Screenshot grounding data
*** Begin section ***

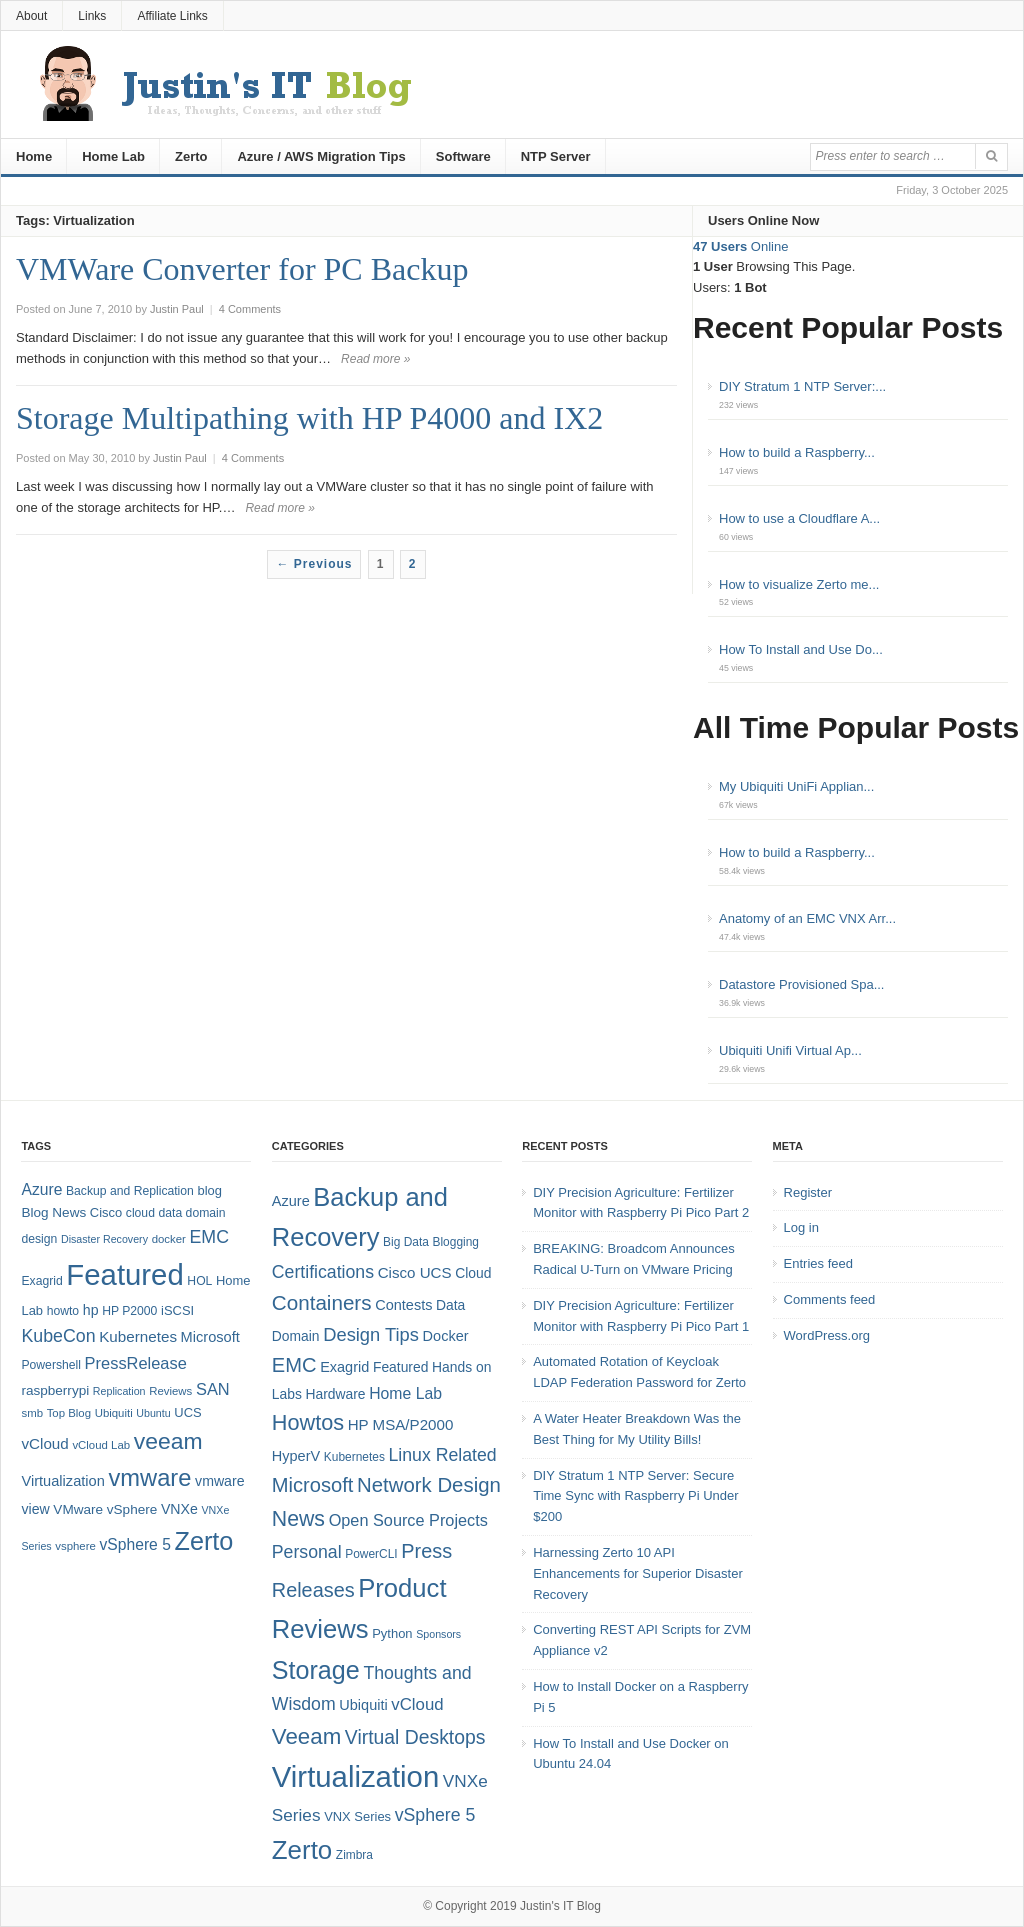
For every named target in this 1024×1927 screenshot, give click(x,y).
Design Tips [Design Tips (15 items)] (371, 1334)
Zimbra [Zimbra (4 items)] (354, 1855)
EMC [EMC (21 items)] (294, 1365)
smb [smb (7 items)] (32, 1413)
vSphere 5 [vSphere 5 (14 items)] (135, 1544)
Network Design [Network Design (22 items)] (429, 1485)
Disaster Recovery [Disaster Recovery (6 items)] (104, 1239)
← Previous (314, 564)
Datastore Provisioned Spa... (801, 984)
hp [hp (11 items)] (91, 1310)
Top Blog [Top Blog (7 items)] (69, 1413)
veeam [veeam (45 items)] (168, 1441)
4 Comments (250, 309)
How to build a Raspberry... (797, 452)
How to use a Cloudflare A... (799, 518)
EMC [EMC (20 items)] (210, 1237)
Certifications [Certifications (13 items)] (323, 1272)
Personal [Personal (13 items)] (307, 1552)
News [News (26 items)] (298, 1519)
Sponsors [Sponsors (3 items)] (438, 1634)
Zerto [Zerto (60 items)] (302, 1850)
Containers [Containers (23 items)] (322, 1302)
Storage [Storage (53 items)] (316, 1670)
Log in (801, 1227)
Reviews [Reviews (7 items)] (170, 1391)
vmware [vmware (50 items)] (149, 1478)
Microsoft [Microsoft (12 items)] (210, 1337)
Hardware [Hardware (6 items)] (336, 1394)
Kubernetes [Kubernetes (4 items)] (354, 1457)
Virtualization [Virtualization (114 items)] (355, 1776)
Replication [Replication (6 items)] (119, 1391)
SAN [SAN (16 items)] (213, 1389)
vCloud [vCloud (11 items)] (417, 1704)
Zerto (191, 156)
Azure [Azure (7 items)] (291, 1201)
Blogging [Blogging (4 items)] (456, 1242)
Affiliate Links (172, 16)
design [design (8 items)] (39, 1239)
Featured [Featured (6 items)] (400, 1367)
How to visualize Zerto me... (799, 584)
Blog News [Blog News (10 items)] (53, 1212)
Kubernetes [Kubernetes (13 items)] (138, 1336)
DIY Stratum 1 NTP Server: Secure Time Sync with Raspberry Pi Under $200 (635, 1496)
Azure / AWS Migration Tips (321, 156)
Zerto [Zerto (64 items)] (204, 1541)
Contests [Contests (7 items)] (403, 1305)
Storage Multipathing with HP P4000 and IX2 (309, 418)
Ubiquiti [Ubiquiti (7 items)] (114, 1413)
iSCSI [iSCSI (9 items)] (177, 1310)
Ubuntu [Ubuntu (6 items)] (153, 1413)
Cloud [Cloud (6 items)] (473, 1273)
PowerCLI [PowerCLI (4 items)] (371, 1554)
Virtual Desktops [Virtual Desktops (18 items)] (415, 1737)
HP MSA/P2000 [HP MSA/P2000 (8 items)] (401, 1424)
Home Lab (113, 156)
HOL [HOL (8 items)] (199, 1281)
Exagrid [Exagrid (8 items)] (41, 1281)
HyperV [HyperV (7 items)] (296, 1456)
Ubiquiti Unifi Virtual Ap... (790, 1050)
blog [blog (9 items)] (209, 1190)
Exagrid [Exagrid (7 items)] (344, 1367)
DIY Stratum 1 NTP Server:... (802, 386)
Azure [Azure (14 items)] (41, 1189)
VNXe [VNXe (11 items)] (179, 1509)
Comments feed (830, 1299)
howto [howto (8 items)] (63, 1311)
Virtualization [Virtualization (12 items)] (62, 1481)
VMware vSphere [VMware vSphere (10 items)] (105, 1509)
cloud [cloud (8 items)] (140, 1213)
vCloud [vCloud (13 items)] (44, 1443)
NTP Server (556, 156)
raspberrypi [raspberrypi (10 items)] (55, 1390)
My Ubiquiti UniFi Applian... (796, 786)
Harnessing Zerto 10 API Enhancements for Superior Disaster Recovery (638, 1573)
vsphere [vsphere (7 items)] (75, 1546)
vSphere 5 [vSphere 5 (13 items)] (435, 1815)
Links (92, 16)
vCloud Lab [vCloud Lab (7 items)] (101, 1445)
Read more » (375, 359)
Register (808, 1192)
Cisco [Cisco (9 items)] (106, 1212)
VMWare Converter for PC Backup (242, 269)
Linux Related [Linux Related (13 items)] (442, 1455)
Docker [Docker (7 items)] (446, 1336)
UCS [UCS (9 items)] (187, 1412)
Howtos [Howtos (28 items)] (308, 1422)
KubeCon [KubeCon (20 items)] (58, 1336)
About (31, 16)
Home (34, 156)
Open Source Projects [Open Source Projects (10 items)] (408, 1520)
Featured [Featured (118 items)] (124, 1274)
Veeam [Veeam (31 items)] (306, 1736)
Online (740, 246)
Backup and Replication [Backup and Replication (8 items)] (130, 1191)
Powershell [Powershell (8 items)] (51, 1365)
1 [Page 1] (381, 564)
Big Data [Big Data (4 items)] (406, 1242)
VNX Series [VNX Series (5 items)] (357, 1816)
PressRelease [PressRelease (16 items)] (136, 1363)
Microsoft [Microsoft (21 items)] (313, 1485)
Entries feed (818, 1263)
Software (463, 156)
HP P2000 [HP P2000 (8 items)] (129, 1311)
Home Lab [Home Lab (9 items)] (405, 1393)
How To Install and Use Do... (801, 649)
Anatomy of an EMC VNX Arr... (807, 918)
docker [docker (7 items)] (169, 1239)
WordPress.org (827, 1335)
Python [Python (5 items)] (392, 1633)
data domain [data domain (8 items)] (192, 1213)
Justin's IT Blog (560, 1906)
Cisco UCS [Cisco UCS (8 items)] (415, 1272)
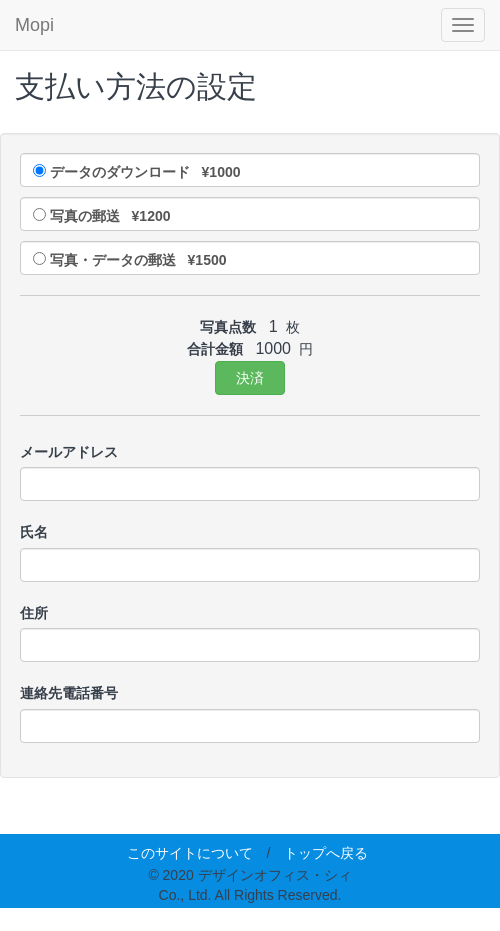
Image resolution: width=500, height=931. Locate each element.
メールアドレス (69, 452)
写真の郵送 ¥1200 (110, 216)
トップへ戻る (326, 853)
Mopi (34, 25)
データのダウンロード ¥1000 (145, 172)
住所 (34, 613)
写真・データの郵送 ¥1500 (138, 260)
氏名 (34, 532)
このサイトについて (190, 853)
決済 (250, 378)
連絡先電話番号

*** End section ***

Only the lines from the top of the records through the line with "Hardware [Hardware (6 items)] (336, 1394)" belong in the copy; write them out exactly, leaving out pictures.

Exercise solution:
For every named target in this 1024×1927 screenshot, give click(x,y).
Design Tips [Design Tips (15 items)] (371, 1334)
Zimbra [Zimbra (4 items)] (354, 1855)
EMC [EMC (21 items)] (294, 1365)
smb [smb (7 items)] (32, 1413)
vSphere 5 [vSphere 5 (14 items)] (135, 1544)
Network Design [Network Design (22 items)] (429, 1485)
Disaster Recovery [Disaster Recovery (6 items)] (104, 1239)
← Previous (314, 564)
Datastore Provisioned Spa... (801, 984)
hp [hp (11 items)] (91, 1310)
Top Blog [Top Blog (7 items)] (69, 1413)
veeam [veeam (45 items)] (168, 1441)
4 Comments (250, 309)
How to build a Raspberry... (797, 452)
How to use a Cloudflare A... (799, 518)
EMC [EMC (20 items)] (210, 1237)
Certifications [Certifications (13 items)] (323, 1272)
Personal [Personal (13 items)] (307, 1552)
News [News (26 items)] (298, 1519)
Sponsors [Sponsors (3 items)] (438, 1634)
Zerto [Zerto (60 items)] (302, 1850)
Containers [Containers (23 items)] (322, 1302)
Storage [Storage (53 items)] (316, 1670)
Log in (801, 1227)
Reviews [Reviews (7 items)] (170, 1391)
vmware [vmware (50 items)] (149, 1478)
Microsoft [Microsoft (12 items)] (210, 1337)
Hardware [Hardware (6 items)] (336, 1394)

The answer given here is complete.